In this post I want to cover my views on the developments that have allowed Hadoop to break free from the Silicon Valley bubble and appeal to organizations of all sizes. From my perspective, there are four drivers that have propelled Hadoop into the mainstream and contributed to Hadoop market growth, aside from the oft-touted cost savings:

Digital first: The need to support increasingly digital forms of "human" interaction. Humans now operate in a world that is almost exclusively digital. This is especially true of the younger generation who are the next generation of consumers/customers/partners. Essentially, organizations want to ensure they can capture the big data provided through these interactions and deliver a suitably personalized and rapid service in return (which results in more data!).
De-risking hadoop: The arrival of commercial Hadoop vendors who could support organizations wishing to deploy Hadoop along with a massive push (which is still underway) to make Hadoop ready for the enterprise.
Hadoop accessibility: The arrival of supporting commercial technologies from software vendors that make using Hadoop more accessible.
Device and sensor volume: The arrival, and future growth, of phase four – the Internet of Things – where we are connecting devices/things that are generating ever larger volumes of data. This new wave of data and interaction offers the potential to transform the way organizations operate, the services they offer and the expectations of consumers. Cisco, for example, predicts that 50 billion “things” will be connected by 2020 and every company on the planet is trying to work out how they can tap into that.
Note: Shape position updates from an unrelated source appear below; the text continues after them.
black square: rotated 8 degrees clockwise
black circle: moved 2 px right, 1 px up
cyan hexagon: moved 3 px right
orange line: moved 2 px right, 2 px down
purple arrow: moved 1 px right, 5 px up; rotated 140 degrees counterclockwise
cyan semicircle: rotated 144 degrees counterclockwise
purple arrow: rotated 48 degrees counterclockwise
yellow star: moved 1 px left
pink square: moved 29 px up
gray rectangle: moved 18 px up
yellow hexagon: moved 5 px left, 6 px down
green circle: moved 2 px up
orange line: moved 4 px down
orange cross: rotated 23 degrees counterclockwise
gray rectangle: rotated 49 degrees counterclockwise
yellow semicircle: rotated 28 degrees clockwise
Let’s address each of these in more detail.

1. Digital first

With the PC slowly being usurped by tablets, and other mobile devices, digital interaction is no longer the exception but it is increasingly the norm. From online shopping, social networks, digital banking, electronic payments through to location based mapping and navigation services, digital is everywhere along with the data it generates and the expected quality of the service. Every commercial company in the world is going to have to become a SMART digital company, otherwise it will simply not survive the shifting generations that will be their next revenue stream. The bank of the future is not the bank of today!

The bottom line? More data is coming, in more varied forms, at much faster speeds, and being able to use that data to deliver better, differentiate services at fast speeds will be expected. Companies are unable to keep spending at the same high levels they do today on the IT backbone, and Hadoop is offering an alternative.

2. De-risking Hadoop

Organizations are generally risk averse. If information has become the new oil, then you do not put that oil into an unsecured and unsupported facility. The exceptions were those organizations who had the will and the need to build and manage a facility themselves often because there was no alternative and their entire business depended on it. With the arrival of companies like Cloudera, Hortonworks, Pivotol and MapR (amongst many others), there are now commercial distributions of Hadoop that are slowly making the environment more robust and enterprise ready.
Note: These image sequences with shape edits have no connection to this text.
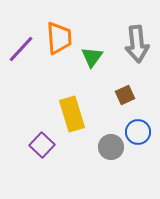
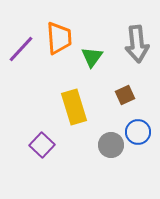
yellow rectangle: moved 2 px right, 7 px up
gray circle: moved 2 px up
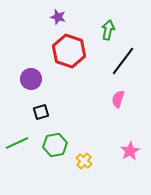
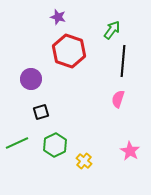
green arrow: moved 4 px right; rotated 24 degrees clockwise
black line: rotated 32 degrees counterclockwise
green hexagon: rotated 15 degrees counterclockwise
pink star: rotated 12 degrees counterclockwise
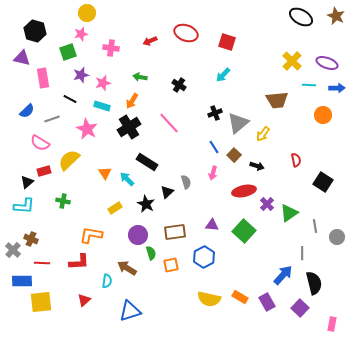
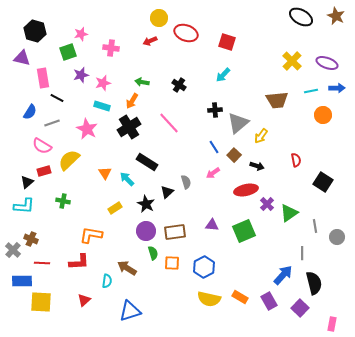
yellow circle at (87, 13): moved 72 px right, 5 px down
green arrow at (140, 77): moved 2 px right, 5 px down
cyan line at (309, 85): moved 2 px right, 6 px down; rotated 16 degrees counterclockwise
black line at (70, 99): moved 13 px left, 1 px up
blue semicircle at (27, 111): moved 3 px right, 1 px down; rotated 14 degrees counterclockwise
black cross at (215, 113): moved 3 px up; rotated 16 degrees clockwise
gray line at (52, 119): moved 4 px down
yellow arrow at (263, 134): moved 2 px left, 2 px down
pink semicircle at (40, 143): moved 2 px right, 3 px down
pink arrow at (213, 173): rotated 40 degrees clockwise
red ellipse at (244, 191): moved 2 px right, 1 px up
green square at (244, 231): rotated 25 degrees clockwise
purple circle at (138, 235): moved 8 px right, 4 px up
green semicircle at (151, 253): moved 2 px right
blue hexagon at (204, 257): moved 10 px down
orange square at (171, 265): moved 1 px right, 2 px up; rotated 14 degrees clockwise
yellow square at (41, 302): rotated 10 degrees clockwise
purple rectangle at (267, 302): moved 2 px right, 1 px up
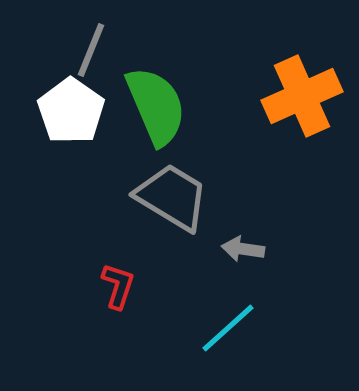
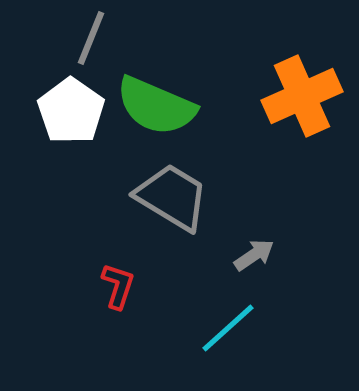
gray line: moved 12 px up
green semicircle: rotated 136 degrees clockwise
gray arrow: moved 11 px right, 6 px down; rotated 138 degrees clockwise
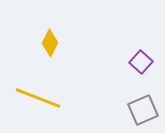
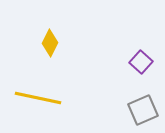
yellow line: rotated 9 degrees counterclockwise
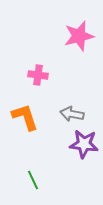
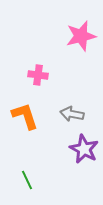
pink star: moved 2 px right
orange L-shape: moved 1 px up
purple star: moved 5 px down; rotated 20 degrees clockwise
green line: moved 6 px left
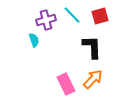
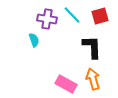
purple cross: moved 1 px right, 1 px up; rotated 24 degrees clockwise
orange arrow: rotated 60 degrees counterclockwise
pink rectangle: rotated 35 degrees counterclockwise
The risk of using Hadoop is decreasing just at the time the cost of the hardware to use it is decreasing and the amount of data is going up. High-performance computing, once dominated by mega projects such as the Hadron Collider, the Square Kilometre Array and Silicon Valley juggernauts, is required to make Hadoop viable. Now, high-performance computing is ready for the commercial mainstream with all the elements of CPUs, networking, storage and memory getting faster or bigger at the same time that they are getting cheaper – a trend that will just continue moving forwards.

It is a perfect storm coming at a time when many companies were starting to worry about the costs of storing, utilizing and delivering data in support of services given the volume, variety and velocity changes that are occurring as the world is increasingly digitizing. Hadoop does not replace everything in an organization today. Rather, it should be considered as an alternative approach based on the needs of the organization and the process it might support.

3. Hadoop accessibility

To get Hadoop into the mainstream, organizations need the skills to interact with Hadoop without the expense of hiring hundreds of new programmers to build custom solutions (and let's not forget the maintenance headache if you try to accomplish this with third parties as they will not be there forever).
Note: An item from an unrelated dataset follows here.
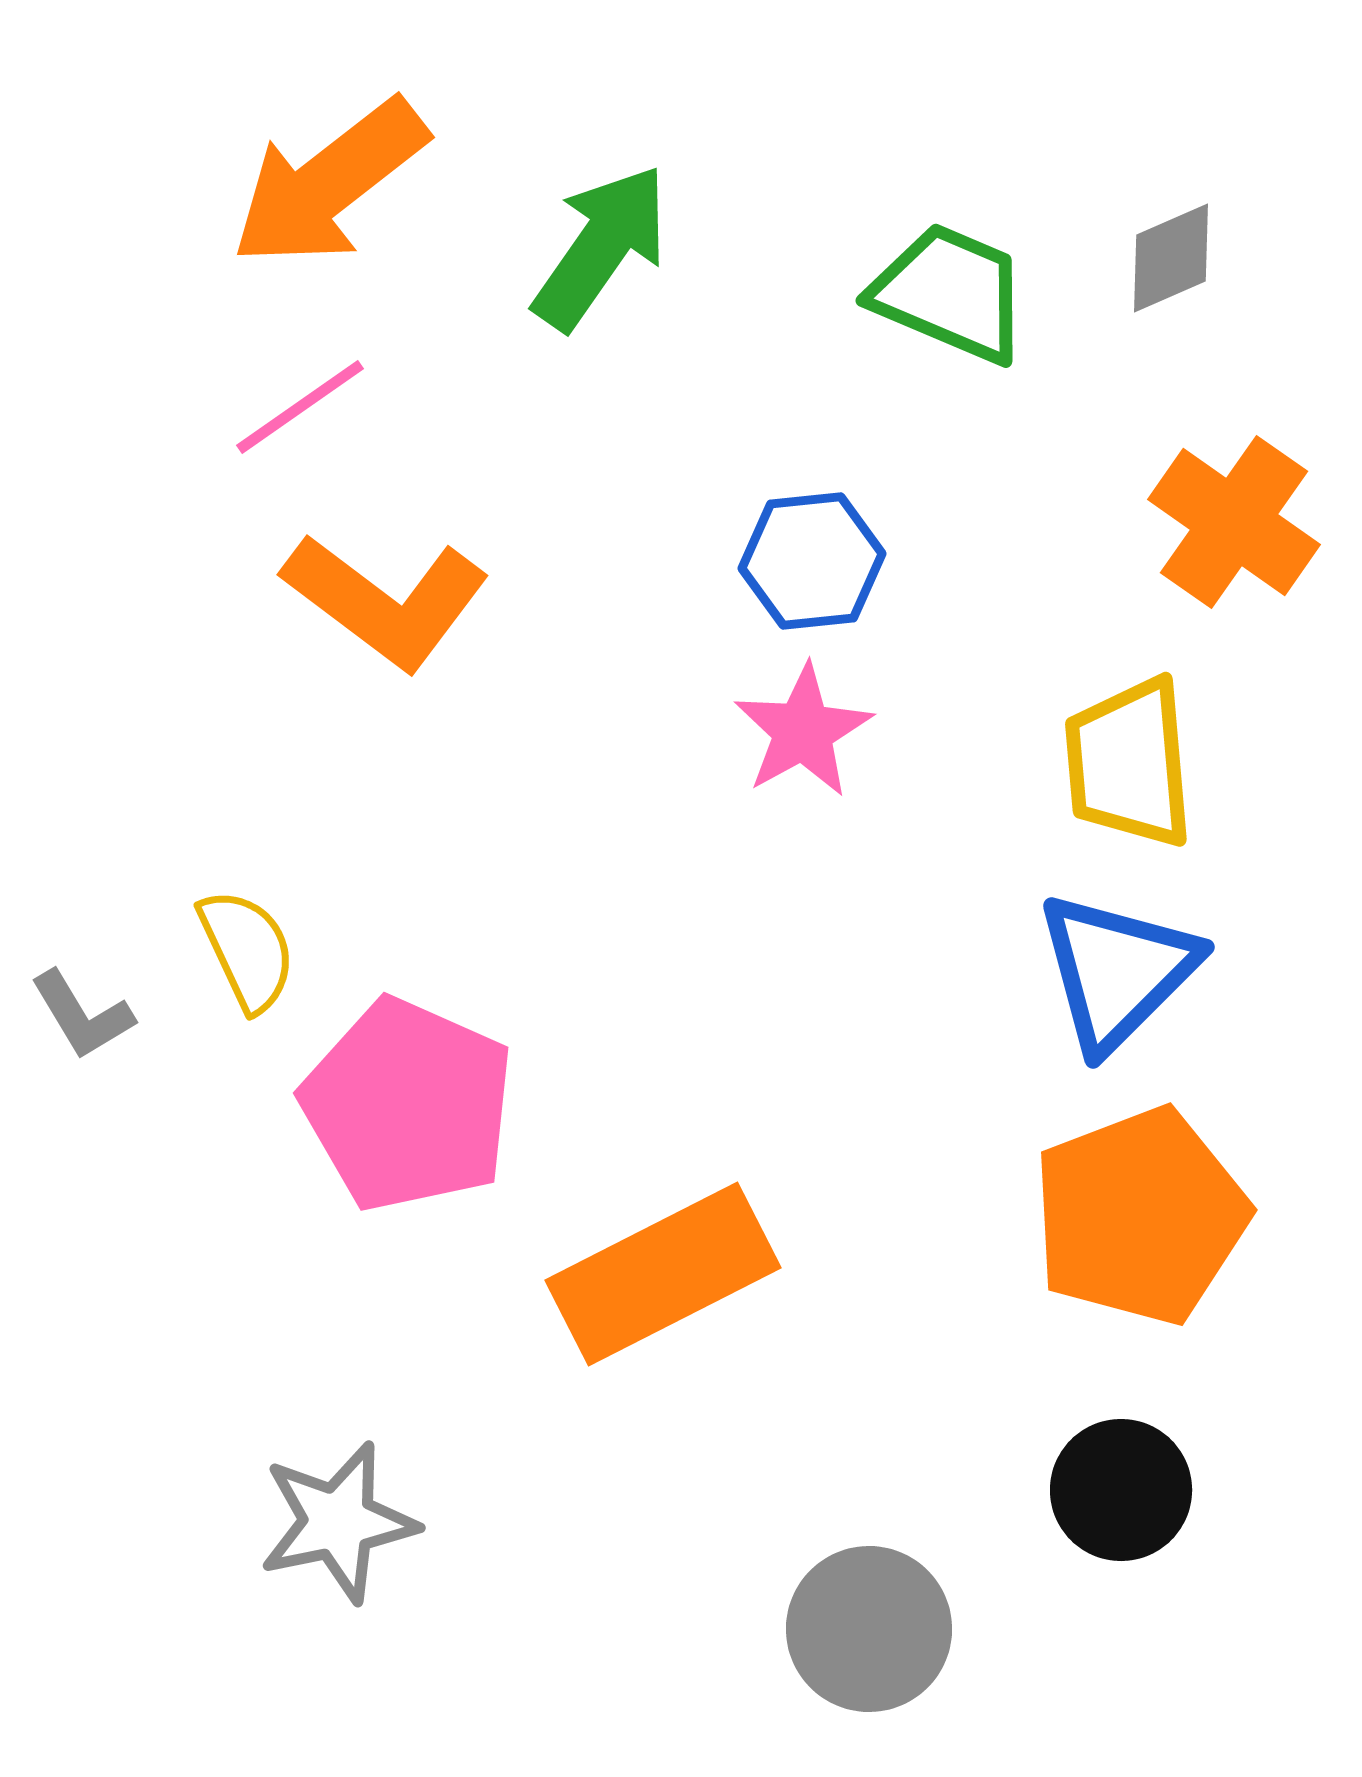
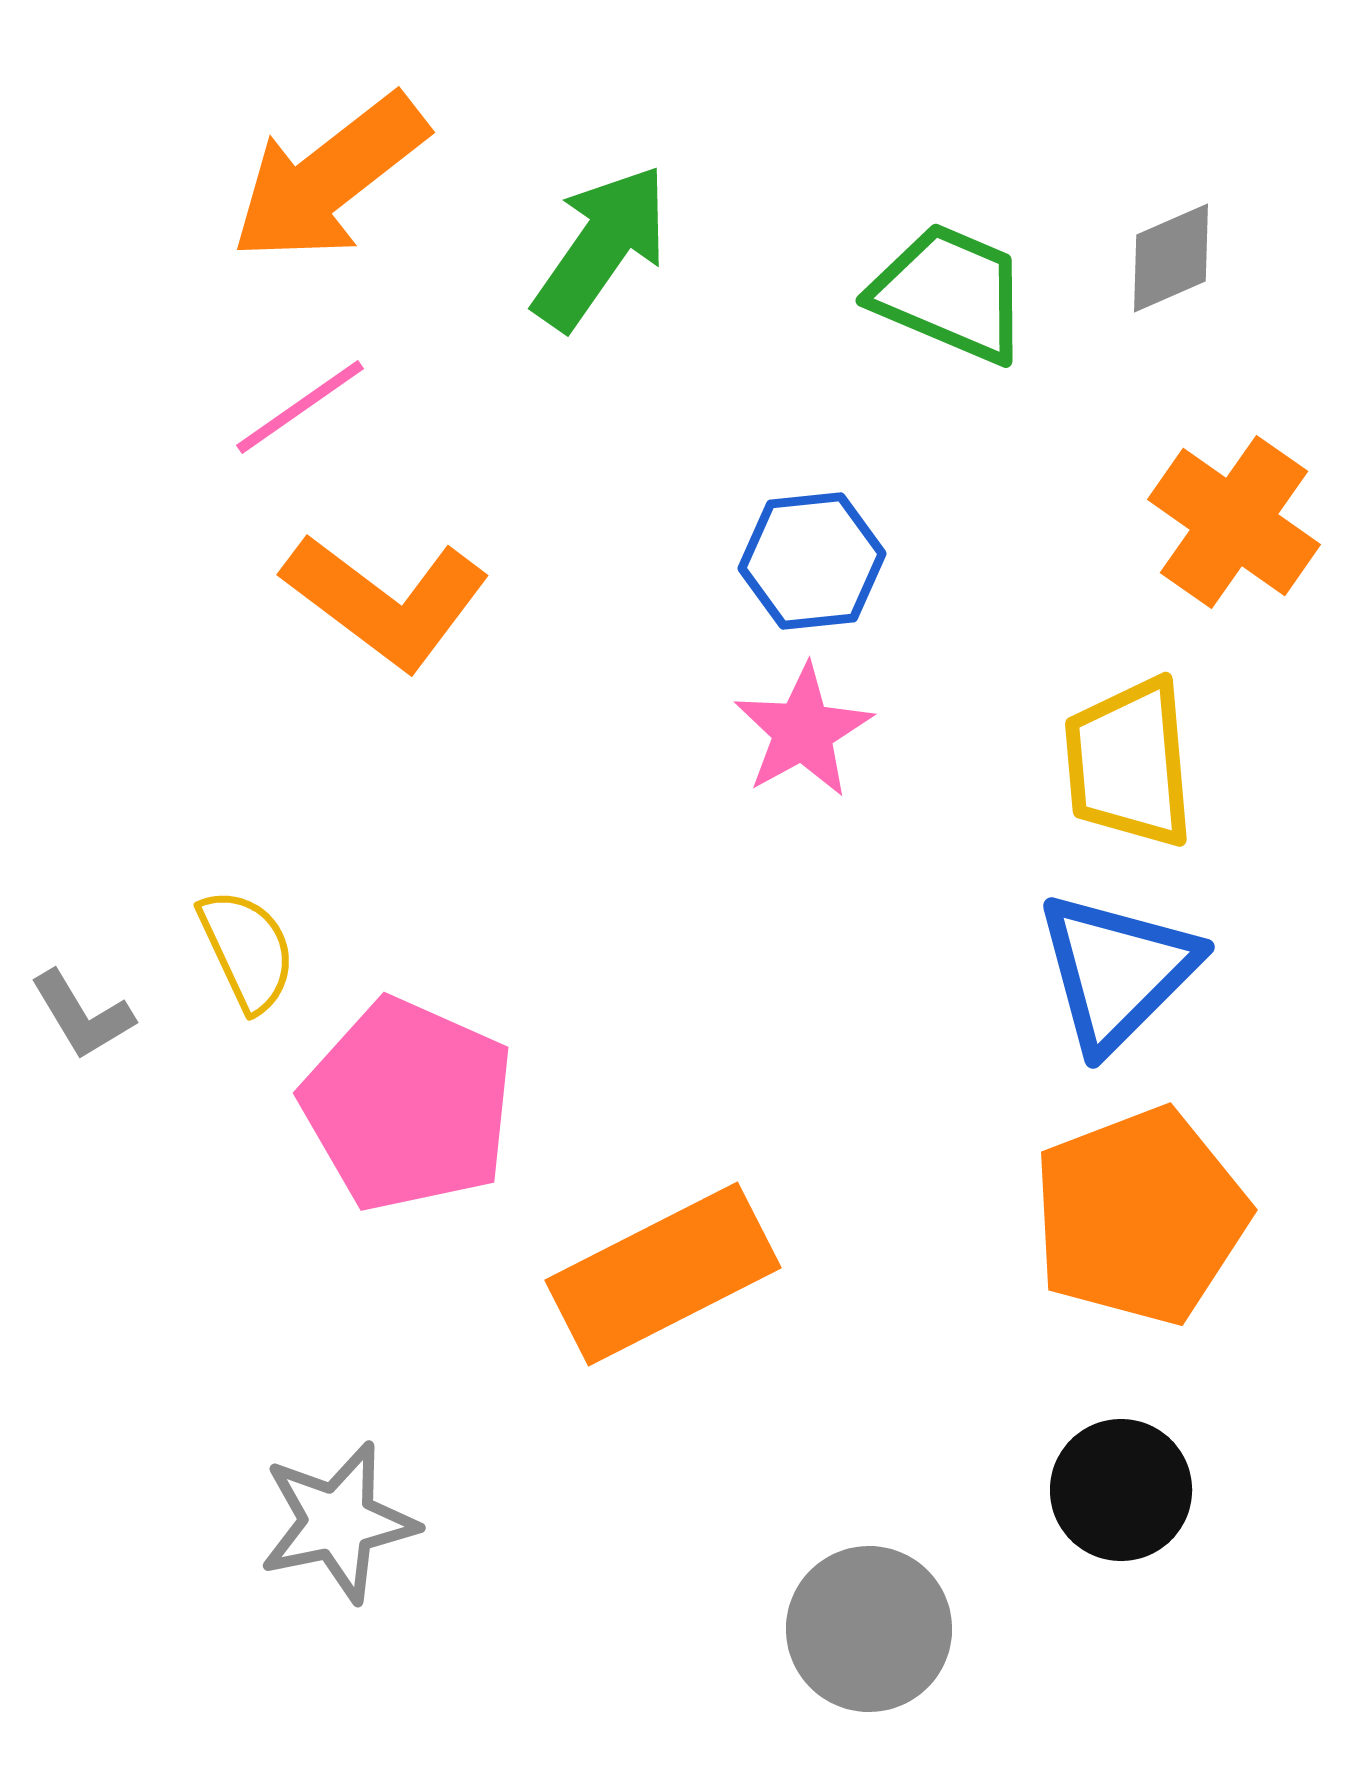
orange arrow: moved 5 px up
SAS, along with other software vendors, are rapidly developing tools that open up Hadoop and unlock its enormous potential for any company, not just those with hordes of coders! There are now tools to help manage data, to handle data quality, to visualize and report on data and to run analytics all via intuitive user interfaces. Now working with Hadoop is moving in the direction of being just as easy as it was with other systems and it works with any volume of data very very quickly in a cost efficent manner.

4. Device and sensor volume: the coming tsunami

Lights, toothbrushes, refrigerators, thermometers, wearable’s and more are the next generation of connected devices. In 1990 most people, if lucky, had one internet connected device whereas today in my home I probably have over 40 (thanks to my Phillips Hue lights).

This new consumer world of connected devices is matched by the sensors in cars that are collecting telematics data to be streamed back to companies, sensors on oil rigs that monitor performance, air quality sensors in public spaces, and lets not forget things like the iWatch that gather lots of data for new, innovative services and more. The list is endless, and if something can have an IP address in future and send back data, you can bet someone is going to make it happen. These devices will generate data at volumes not previously seen, and forward looking organizations should already be thinking about adapting to get the most out of whatever data they can capture before their competitor does.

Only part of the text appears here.